Food and death, these antithetical preoccupations of visitors to the capital, are what make up the Phnom Penh Paradox.

For many, Phnom Penh is a distraction en route to Siem Reap, fleetingly experienced in breathless anticipation of Angkor Wat. Or perhaps, it is a pit stop to happier environs – the beaches of Thailand, Vietnam and other coveted destinations in Southeast Asia. There’s a weathered, vintage look to the capital, reminiscent of the Indian city of Kolkata. French colonial and Khmer architecture forms a shadowy background to the deluge of traffic with its two-wheelers, cars and tuk-tuks flanked by squat buildings and homes. The streets are lined with vendors, schoolchildren and street eats but in a parallel world, tucked away in leafy lanes, are chic cafés and restaurants that boast Michelin star chefs.

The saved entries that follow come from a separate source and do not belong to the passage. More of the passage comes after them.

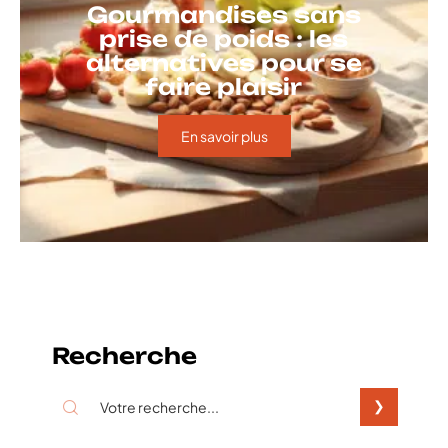
Gourmandises sans
prise de poids : les
alternatives pour se
faire plaisir
En savoir plus
Recherche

If fine dining is a part of the essential Phnom Penh experience, then so is death. Nowhere is the throb of a country’s violent past as palpable as it is here. If a dentist’s signboard that reads ‘So Phat Dentist’ elicits mirth on the way to the Killing Fields of Choeung Ek, then the chilling signs ‘Don’t step on bone’ once you get there, are likely to haunt you for the rest of your life. Food and death, these antithetical preoccupations of visitors to the capital, are what make up the Phnom Penh Paradox.

 Nom Nom Penh 

The capital presents your first encounter with urban life in Cambodia. If the unmoving rush-hour traffic has the power to throw your plans out of gear, then the lively bars by the riverfront will hold you in thrall till the wee hours. Dining is a serious affair and a variety of cuisines ranging from traditional Khmer to excellent Chinese, French, Italian, Vietnamese, Thai, Indian and others can make a surprise culinary journey of your cultural trip. The city’s heritage buildings lend to the charm; Tepui at Chinese House offers contemporary Pan-Asian fare in a beautifully restored Chinese merchant’s house dating back to 1904. The menu zigzags around the world with Thai-style fish cakes, Laksa and French caviar to – surprise – a mean vada-pav. South African chef Amy Baard innovates to bring you delicacies like steamed swordfish in black chai broth, green pea puree, jasmine foam and fennel. If you’re planning a romantic night out, their well-stocked bar and decadent, dimly lit decor – distressed walls with murals and old wooden windows with iron bars – helps.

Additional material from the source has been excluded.